Stored data
*** Block opens ***
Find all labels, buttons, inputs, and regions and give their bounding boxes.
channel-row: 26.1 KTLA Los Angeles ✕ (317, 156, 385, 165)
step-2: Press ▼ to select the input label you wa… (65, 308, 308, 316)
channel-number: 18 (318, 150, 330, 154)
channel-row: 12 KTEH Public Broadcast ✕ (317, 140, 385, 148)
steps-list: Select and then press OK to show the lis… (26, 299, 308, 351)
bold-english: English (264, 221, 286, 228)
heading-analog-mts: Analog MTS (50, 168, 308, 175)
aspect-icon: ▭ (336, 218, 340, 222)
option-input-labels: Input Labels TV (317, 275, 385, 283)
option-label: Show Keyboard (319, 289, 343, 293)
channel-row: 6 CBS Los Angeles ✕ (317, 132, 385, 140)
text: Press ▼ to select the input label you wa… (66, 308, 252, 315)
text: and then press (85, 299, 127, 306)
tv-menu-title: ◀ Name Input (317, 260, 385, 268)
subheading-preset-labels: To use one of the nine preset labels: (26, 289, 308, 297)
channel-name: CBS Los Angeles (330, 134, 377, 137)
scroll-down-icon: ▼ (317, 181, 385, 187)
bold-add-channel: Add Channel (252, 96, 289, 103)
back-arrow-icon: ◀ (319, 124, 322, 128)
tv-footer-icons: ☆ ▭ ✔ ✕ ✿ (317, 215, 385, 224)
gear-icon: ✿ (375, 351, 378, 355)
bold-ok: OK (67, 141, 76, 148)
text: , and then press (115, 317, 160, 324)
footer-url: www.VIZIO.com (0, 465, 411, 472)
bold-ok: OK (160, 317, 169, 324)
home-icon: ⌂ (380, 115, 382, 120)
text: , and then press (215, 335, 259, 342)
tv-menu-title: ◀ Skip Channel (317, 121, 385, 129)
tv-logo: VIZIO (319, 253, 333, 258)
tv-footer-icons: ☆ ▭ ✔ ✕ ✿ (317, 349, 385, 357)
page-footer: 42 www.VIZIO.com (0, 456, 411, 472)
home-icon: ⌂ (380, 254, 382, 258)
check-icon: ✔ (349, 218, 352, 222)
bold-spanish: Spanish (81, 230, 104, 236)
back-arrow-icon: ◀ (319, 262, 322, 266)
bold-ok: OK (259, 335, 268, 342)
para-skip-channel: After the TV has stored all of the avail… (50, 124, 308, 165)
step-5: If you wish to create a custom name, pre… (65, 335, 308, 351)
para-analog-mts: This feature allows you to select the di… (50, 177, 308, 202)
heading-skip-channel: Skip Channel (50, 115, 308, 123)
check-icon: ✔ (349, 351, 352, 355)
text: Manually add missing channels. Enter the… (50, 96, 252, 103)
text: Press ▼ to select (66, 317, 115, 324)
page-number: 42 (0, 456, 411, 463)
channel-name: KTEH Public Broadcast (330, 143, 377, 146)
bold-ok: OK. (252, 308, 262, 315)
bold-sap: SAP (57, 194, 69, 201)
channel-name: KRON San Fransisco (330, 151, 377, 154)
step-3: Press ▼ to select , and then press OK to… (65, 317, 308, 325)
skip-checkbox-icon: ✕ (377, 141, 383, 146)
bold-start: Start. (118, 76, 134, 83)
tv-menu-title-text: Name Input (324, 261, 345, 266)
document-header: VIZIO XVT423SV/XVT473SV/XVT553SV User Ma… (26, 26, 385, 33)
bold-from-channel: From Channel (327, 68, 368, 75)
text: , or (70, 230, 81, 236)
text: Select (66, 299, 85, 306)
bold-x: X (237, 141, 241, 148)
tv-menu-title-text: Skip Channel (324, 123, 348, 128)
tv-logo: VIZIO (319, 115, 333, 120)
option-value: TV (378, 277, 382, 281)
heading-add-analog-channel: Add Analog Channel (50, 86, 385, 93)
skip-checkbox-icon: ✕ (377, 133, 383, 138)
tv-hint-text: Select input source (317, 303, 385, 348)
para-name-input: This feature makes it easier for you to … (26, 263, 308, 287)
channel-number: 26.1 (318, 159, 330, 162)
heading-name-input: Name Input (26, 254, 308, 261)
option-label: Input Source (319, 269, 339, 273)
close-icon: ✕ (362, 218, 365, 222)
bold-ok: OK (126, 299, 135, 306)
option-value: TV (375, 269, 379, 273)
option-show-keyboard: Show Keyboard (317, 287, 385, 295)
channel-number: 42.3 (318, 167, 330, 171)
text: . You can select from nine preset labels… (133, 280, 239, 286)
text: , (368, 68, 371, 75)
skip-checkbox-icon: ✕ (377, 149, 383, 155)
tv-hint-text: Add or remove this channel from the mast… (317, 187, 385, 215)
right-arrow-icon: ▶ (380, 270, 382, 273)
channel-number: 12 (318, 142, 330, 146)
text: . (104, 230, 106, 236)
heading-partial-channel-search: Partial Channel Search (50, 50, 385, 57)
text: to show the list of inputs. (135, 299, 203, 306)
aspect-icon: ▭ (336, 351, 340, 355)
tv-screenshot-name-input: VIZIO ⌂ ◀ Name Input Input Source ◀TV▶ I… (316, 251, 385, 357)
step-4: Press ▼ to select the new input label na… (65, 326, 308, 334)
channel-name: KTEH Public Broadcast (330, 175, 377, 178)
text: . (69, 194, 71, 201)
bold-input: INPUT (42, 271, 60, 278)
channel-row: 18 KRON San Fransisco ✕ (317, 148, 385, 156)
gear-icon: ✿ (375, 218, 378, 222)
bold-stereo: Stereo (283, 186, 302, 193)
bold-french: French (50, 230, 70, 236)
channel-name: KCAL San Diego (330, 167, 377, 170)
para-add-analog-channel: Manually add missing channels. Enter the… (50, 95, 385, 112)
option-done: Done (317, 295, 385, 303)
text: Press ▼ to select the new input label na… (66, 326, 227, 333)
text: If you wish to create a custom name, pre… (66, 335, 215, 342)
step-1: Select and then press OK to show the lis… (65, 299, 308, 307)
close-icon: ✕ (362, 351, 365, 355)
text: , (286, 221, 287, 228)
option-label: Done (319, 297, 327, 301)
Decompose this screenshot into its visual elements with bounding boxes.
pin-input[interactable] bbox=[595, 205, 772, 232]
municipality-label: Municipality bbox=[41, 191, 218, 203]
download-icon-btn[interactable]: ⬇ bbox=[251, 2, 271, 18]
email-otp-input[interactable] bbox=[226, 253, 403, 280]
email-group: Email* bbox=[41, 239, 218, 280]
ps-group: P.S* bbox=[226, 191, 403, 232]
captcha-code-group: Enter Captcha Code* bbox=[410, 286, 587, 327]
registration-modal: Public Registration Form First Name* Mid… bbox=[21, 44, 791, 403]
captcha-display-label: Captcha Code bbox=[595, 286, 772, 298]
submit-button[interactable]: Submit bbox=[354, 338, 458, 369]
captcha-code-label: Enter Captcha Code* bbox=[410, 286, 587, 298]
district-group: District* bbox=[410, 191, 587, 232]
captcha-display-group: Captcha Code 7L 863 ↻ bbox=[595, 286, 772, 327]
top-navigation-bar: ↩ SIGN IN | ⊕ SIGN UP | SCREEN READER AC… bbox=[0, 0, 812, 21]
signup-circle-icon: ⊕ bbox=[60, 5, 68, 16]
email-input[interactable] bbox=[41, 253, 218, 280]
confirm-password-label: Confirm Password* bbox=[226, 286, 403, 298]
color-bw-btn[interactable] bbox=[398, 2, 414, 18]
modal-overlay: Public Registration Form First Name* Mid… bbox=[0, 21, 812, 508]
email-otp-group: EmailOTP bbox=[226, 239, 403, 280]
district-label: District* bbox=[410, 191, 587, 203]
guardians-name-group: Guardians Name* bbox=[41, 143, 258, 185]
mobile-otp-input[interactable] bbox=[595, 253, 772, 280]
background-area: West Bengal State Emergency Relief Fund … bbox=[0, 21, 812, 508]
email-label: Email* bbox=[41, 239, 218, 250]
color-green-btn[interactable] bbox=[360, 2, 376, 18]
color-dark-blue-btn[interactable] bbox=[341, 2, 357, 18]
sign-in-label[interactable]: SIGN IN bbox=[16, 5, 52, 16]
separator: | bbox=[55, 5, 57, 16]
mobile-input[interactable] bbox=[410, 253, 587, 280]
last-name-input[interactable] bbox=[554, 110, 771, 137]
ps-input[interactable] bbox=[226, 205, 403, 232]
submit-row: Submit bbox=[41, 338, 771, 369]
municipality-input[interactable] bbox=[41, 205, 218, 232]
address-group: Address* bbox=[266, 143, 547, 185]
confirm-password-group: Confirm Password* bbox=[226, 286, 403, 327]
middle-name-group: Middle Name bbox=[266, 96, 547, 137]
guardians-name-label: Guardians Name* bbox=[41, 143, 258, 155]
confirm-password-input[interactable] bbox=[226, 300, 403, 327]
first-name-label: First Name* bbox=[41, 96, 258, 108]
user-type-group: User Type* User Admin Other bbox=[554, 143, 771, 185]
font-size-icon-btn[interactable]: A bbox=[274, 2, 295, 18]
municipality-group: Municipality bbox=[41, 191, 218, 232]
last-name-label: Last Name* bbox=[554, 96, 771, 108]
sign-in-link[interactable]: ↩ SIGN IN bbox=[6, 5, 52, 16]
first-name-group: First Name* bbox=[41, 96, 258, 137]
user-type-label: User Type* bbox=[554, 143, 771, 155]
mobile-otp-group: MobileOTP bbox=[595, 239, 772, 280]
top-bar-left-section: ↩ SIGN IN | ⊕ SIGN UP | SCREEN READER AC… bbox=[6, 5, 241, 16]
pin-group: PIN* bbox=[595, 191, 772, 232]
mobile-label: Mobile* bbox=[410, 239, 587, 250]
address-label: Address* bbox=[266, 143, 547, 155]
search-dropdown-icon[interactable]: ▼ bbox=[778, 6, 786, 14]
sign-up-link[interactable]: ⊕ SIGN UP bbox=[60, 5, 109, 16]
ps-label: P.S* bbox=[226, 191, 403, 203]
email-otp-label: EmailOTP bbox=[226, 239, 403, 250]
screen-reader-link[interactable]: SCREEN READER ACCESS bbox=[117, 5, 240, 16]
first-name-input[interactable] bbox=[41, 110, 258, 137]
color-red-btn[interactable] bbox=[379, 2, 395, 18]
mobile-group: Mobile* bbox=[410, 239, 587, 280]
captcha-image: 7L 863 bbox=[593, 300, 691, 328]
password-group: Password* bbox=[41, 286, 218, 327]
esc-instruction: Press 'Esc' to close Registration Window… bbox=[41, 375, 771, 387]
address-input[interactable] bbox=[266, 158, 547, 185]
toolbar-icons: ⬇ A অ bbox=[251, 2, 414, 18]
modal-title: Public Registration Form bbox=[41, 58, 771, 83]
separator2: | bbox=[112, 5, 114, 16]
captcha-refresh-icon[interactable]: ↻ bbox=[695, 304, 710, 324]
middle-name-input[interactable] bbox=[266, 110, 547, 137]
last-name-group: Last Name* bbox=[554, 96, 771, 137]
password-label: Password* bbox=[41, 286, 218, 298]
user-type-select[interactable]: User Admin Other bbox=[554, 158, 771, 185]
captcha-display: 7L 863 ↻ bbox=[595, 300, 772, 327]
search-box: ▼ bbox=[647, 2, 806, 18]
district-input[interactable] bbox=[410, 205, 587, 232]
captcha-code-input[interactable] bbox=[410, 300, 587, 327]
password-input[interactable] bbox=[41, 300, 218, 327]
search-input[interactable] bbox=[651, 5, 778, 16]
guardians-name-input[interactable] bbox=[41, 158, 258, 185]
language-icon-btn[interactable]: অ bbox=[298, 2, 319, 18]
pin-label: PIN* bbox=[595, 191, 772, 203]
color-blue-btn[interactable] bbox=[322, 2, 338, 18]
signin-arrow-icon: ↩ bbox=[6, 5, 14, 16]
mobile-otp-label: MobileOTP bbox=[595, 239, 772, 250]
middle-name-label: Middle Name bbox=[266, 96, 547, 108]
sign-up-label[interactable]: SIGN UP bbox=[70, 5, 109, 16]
*** Block closes ***
[Task goal] Report, with no additional words, how many lines in the records above contain the word "custom".

[Completed exercise] 2